Records from a data collection |

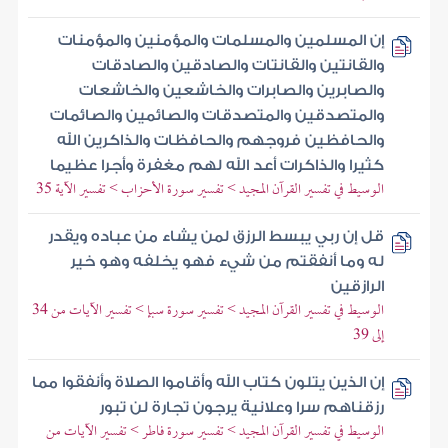
إن المسلمين والمسلمات والمؤمنين والمؤمنات
والقانتين والقانتات والصادقين والصادقات
والصابرين والصابرات والخاشعين والخاشعات
والمتصدقين والمتصدقات والصائمين والصائمات
والحافظين فروجهم والحافظات والذاكرين الله
كثيرا والذاكرات أعد الله لهم مغفرة وأجرا عظيما
الوسيط في تفسير القرآن المجيد > تفسير سورة الأحزاب > تفسير الآية 35
قل إن ربي يبسط الرزق لمن يشاء من عباده ويقدر
له وما أنفقتم من شيء فهو يخلفه وهو خير
الرازقين
الوسيط في تفسير القرآن المجيد > تفسير سورة سبإ > تفسير الآيات من 34
إلى 39
إن الذين يتلون كتاب الله وأقاموا الصلاة وأنفقوا مما
رزقناهم سرا وعلانية يرجون تجارة لن تبور
الوسيط في تفسير القرآن المجيد > تفسير سورة فاطر > تفسير الآيات من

DIRECTIONS FOR THIS TASK |
All records above should be duplicated exactly, with the pictures omitted.

WRITTEN ANSWER |
إن المسلمين والمسلمات والمؤمنين والمؤمنات
والقانتين والقانتات والصادقين والصادقات
والصابرين والصابرات والخاشعين والخاشعات
والمتصدقين والمتصدقات والصائمين والصائمات
والحافظين فروجهم والحافظات والذاكرين الله
كثيرا والذاكرات أعد الله لهم مغفرة وأجرا عظيما
الوسيط في تفسير القرآن المجيد > تفسير سورة الأحزاب > تفسير الآية 35
قل إن ربي يبسط الرزق لمن يشاء من عباده ويقدر
له وما أنفقتم من شيء فهو يخلفه وهو خير
الرازقين
الوسيط في تفسير القرآن المجيد > تفسير سورة سبإ > تفسير الآيات من 34
إلى 39
إن الذين يتلون كتاب الله وأقاموا الصلاة وأنفقوا مما
رزقناهم سرا وعلانية يرجون تجارة لن تبور
الوسيط في تفسير القرآن المجيد > تفسير سورة فاطر > تفسير الآيات من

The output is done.